Saturday 27 November 2021

Book Review: 400 Days by Chetan Bhagat

Some things just don’t change. Or, rather, plus ça change, plus c'est la même chose. The more Chetan Bhagat changes, the more he remains the same.

Chetan Bhagat is good at connecting with middle-class, tier 2 town India. His plots are always fundamentally good and usually revolve around an issue that today’s Indian youth can connect with. As a story teller, he is decent, taking time to slowly build up his characters, though I have always found that there is usually a surfeit of information about the characters that impairs the main story itself.

400 Days follows the usual Chetan Bhagat formula. There’s a hero who’s down to earth and constantly tussling with his parents, especially his father. Keshav is studying for the civil services – he’s targeting the IPS, while at the same time, he runs a detective agency. Keshav’s parents want him to ditch the detective agency, clear the civil services and get married, not necessarily in that order.  Keshav has a side-kick, Saurabh, aka Golu, who is, as his nickname suggests, fat and a whiz with software and related matters.  He is also quite dumb in matters of health and fitness and goes to the extent of swallowing cotton soaked in orange juice to lose weight.

In comes Alia, beautiful, married, mother of two, but still rather young – you see, she got married at eighteen. Alia is in distress, her elder daughter has gone missing, possibly abducted and pleads with Detective Keshav to take on the case. As is common in Bhagat novels, Alia is half-south Indian. 

Bhagat doesn’t do stereotypes in half measures and these are not restricted to the Punjabis, Malayalees and Rajasthanis.  Police officers in Gurugram also bear the brunt of Bhagat’s stereotypical wrath. As soon as Siya’s parents report the disappearance of their twelve year old daughter, the cops tell the parents that she might have run away with a grown-up man. Alia’s in-laws are more worried about the bad publicity for the family than that their grand-daughter is missing. The mother-in-law is really nasty. She resents that Alia has given the family two daughters and no sons and goes to the extent of organising a Pishachini nazar utaar puja’.

Keshav is always on the moral high-ground. When after a trip to Kerala, his parents tell him, here, take another roti. Must’ve been eating only rice in Kerala. Have proper food,’ he wants to shout back that even rice was proper food. He doesn’t actually shout back though.

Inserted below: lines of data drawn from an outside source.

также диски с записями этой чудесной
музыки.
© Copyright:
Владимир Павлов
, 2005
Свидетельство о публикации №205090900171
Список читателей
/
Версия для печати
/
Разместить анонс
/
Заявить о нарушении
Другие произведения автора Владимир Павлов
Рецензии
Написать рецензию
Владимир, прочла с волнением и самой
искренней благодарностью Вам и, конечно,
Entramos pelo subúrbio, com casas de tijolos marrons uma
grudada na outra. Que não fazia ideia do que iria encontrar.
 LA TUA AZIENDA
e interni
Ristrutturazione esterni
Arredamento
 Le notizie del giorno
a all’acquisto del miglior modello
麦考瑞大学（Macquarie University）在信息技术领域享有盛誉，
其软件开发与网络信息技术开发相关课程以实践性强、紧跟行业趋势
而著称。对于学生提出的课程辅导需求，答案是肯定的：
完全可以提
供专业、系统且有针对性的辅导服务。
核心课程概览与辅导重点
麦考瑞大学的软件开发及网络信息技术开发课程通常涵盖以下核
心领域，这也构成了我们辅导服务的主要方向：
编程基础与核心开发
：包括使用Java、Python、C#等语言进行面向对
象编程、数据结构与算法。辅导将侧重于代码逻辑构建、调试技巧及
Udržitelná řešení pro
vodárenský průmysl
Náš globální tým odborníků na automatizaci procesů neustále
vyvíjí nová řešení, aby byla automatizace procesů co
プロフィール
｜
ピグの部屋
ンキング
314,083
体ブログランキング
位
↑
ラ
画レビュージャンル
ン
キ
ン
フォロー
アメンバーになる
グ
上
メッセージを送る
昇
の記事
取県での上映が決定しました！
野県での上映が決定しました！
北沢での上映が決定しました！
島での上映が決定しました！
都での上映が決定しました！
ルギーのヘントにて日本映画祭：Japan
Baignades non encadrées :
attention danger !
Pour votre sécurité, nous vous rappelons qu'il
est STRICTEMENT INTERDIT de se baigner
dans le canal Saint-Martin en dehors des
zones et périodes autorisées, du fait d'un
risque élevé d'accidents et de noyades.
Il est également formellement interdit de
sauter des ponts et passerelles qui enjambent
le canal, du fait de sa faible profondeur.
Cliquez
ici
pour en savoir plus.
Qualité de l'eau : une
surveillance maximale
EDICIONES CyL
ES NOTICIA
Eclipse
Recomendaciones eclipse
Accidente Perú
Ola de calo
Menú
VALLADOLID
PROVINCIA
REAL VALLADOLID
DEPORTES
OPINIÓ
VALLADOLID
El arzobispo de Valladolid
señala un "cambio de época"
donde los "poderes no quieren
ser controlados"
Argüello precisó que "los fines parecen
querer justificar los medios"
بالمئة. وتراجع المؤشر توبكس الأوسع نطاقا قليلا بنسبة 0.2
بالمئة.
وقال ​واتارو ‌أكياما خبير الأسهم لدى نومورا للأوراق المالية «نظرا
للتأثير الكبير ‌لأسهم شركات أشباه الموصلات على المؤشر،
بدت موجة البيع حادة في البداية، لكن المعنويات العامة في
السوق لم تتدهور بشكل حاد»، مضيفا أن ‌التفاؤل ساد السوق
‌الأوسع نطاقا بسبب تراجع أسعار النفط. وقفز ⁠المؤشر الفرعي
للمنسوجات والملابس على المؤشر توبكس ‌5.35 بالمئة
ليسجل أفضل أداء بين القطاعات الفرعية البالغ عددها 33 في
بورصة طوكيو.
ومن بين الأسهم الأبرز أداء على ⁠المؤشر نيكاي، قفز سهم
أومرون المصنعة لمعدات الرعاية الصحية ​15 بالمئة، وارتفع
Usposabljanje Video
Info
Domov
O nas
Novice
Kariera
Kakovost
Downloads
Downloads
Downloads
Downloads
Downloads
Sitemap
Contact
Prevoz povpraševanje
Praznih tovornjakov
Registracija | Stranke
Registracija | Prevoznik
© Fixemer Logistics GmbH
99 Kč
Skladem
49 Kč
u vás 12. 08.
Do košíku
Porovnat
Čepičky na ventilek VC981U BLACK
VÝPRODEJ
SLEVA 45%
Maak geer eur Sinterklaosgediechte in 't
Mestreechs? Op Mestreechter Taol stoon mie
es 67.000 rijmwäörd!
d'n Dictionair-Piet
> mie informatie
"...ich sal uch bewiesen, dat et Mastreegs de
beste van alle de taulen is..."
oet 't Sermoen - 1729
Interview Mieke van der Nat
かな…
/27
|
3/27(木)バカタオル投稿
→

However, despite all these minor pinpricks, 400 Days is a good read, or to use Bhagat’s language, paisa-vasoool. Bhagat’s English is clean and straight, no doubt, the result of some heavy duty editing and makes the digestion of the story easy and simple.

Spoilers ahead

Alia, an ex-model, the mother of the missing twelve-year old Siya, is in an unhappy marriage, a fact which she doesn’t hide from Keshav. Not just that, she desires him, practically swoons over him and appropriates him, despite Keshav’s misgivings. I just didn’t see any chemistry between Keshav and Alia, and found it hard to absorb how a mother whose daughter has gone missing would have a physical relationship with the detective she has hired to find her daughter, pretty much as soon as they meet.

More spoilers

The biggest flaw in 400 Days is that, like many crime novels, Bhagat takes his readers on more than one wild goose chase. One is led to believe that the culprit is about to be bought to book and then, no, its not the case. Then another chase, which goes on almost till the end of the book and the reader is convinced that X and Y are the criminals and suddenly, Z is revealed to be the villain. Some writers do this wild-goose-chase thing well. Bhagat doesn't. 

A few more spoilers

Detection of Z is not the result of painstaking detective work, but due to a sudden breaking wave, from out of nowhere, a eureka moment which is inexplicable and mildly annoying.

Final (non) spoiler

Does Keshav get Alia? Who was the villain who abducted Siya? How exactly do Keshav and Saurabh solve the crime? Does Keshav get into the civil services? I’m sorry, I’m not going to reveal answers to these questions. You’ll have to read the eminently readable 400 Days to find out for yourself.